* [PROBLEM TO SOLVE]:
Looking through the entries, count each line where the string "вкладыши" occurs, and write only the total.

* [DATA PROVIDED]:
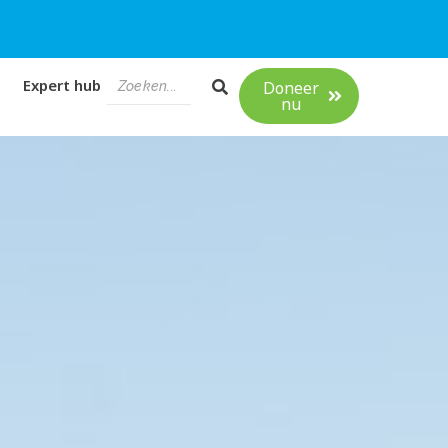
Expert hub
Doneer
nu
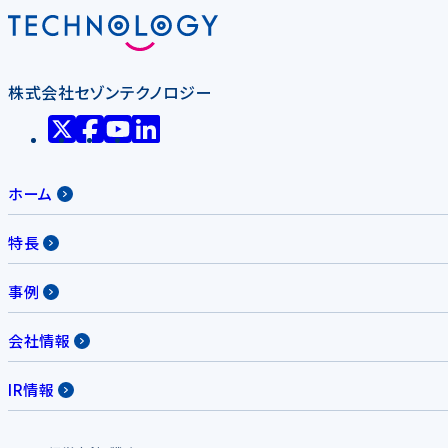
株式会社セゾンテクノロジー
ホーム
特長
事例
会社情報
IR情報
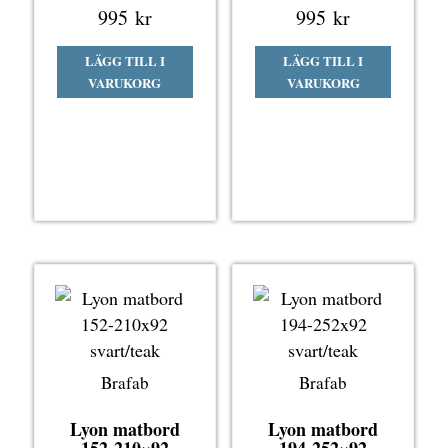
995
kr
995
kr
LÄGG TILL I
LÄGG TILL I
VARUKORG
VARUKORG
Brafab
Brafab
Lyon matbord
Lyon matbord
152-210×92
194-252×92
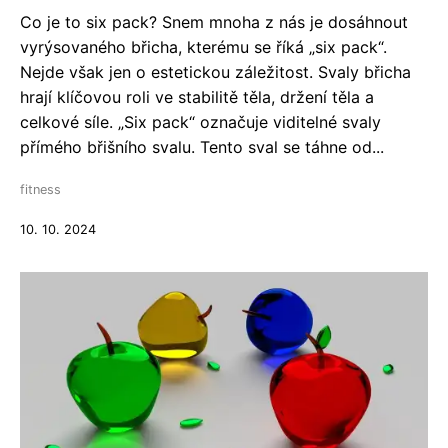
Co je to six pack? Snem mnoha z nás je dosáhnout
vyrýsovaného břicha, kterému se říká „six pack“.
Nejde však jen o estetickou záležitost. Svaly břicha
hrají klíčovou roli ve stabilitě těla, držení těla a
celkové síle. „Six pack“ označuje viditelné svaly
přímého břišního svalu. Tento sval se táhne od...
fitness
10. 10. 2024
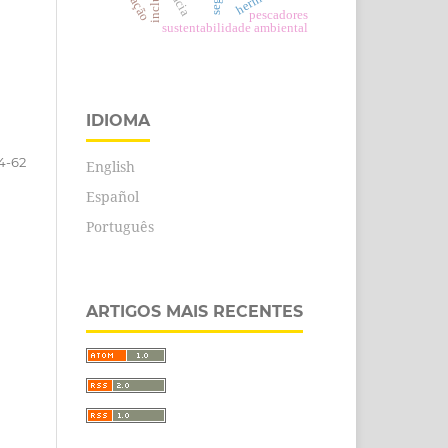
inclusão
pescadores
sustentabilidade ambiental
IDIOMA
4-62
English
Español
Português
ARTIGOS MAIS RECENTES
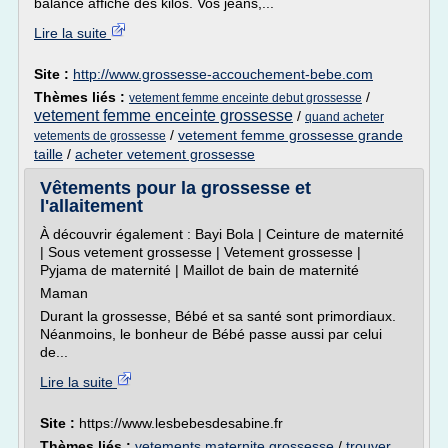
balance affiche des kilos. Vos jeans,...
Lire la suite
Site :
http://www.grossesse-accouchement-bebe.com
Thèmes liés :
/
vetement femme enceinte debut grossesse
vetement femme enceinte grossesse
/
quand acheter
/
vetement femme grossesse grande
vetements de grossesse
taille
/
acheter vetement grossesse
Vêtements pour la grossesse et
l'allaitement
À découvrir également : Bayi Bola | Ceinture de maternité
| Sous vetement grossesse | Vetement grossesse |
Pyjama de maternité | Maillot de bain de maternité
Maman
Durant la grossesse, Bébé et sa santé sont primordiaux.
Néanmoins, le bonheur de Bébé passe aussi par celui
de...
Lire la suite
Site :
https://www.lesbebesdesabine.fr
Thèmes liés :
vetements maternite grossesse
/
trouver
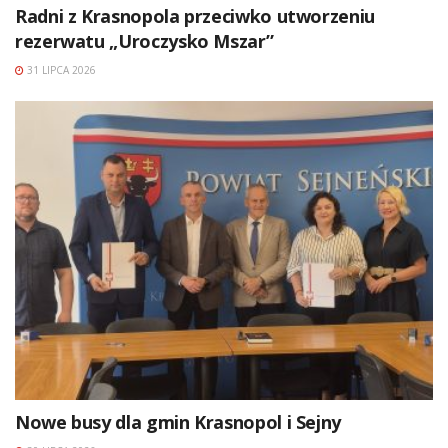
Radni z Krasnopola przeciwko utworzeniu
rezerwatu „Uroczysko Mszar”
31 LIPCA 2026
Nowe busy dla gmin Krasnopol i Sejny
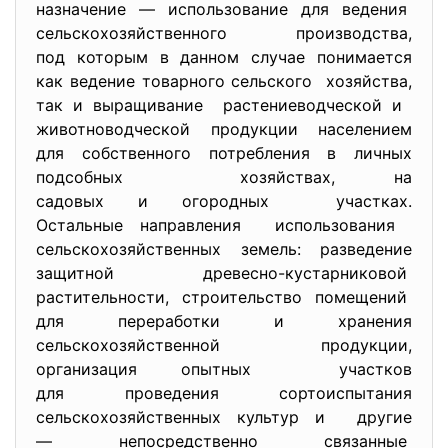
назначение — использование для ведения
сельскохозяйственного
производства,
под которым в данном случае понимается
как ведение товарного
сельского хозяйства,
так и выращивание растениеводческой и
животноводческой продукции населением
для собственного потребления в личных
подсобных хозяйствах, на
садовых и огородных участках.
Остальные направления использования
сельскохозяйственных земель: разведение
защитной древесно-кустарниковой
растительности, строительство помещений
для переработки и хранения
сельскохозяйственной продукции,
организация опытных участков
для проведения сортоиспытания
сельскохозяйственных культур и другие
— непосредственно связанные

...

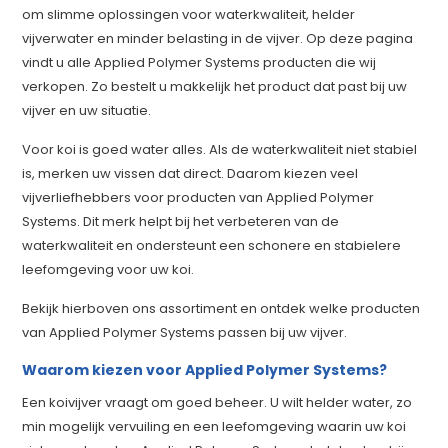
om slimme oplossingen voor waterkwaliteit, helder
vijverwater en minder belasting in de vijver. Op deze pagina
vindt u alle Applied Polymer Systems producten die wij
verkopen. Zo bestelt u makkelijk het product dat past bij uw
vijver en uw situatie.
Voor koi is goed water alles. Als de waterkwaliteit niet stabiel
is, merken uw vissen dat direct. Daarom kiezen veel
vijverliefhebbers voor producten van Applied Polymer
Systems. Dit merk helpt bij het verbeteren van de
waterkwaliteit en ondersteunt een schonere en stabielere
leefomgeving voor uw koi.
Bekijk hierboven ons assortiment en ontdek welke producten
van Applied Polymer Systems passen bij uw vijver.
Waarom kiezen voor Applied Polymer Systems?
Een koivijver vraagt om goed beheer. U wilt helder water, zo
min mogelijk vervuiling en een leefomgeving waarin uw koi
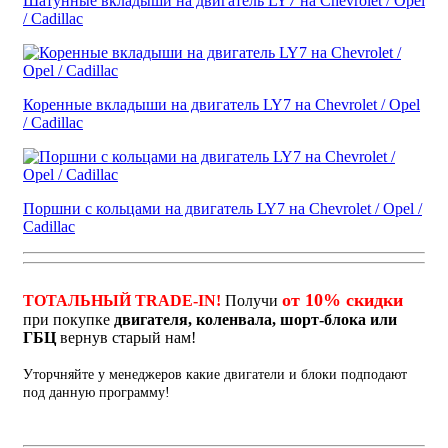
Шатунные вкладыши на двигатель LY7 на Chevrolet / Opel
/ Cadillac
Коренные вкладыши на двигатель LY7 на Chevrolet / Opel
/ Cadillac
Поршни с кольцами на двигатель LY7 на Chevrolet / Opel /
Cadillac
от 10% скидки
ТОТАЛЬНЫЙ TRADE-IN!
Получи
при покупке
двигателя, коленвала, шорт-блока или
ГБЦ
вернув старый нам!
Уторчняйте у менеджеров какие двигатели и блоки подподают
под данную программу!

* [EXERCISE OUTPUT]:
2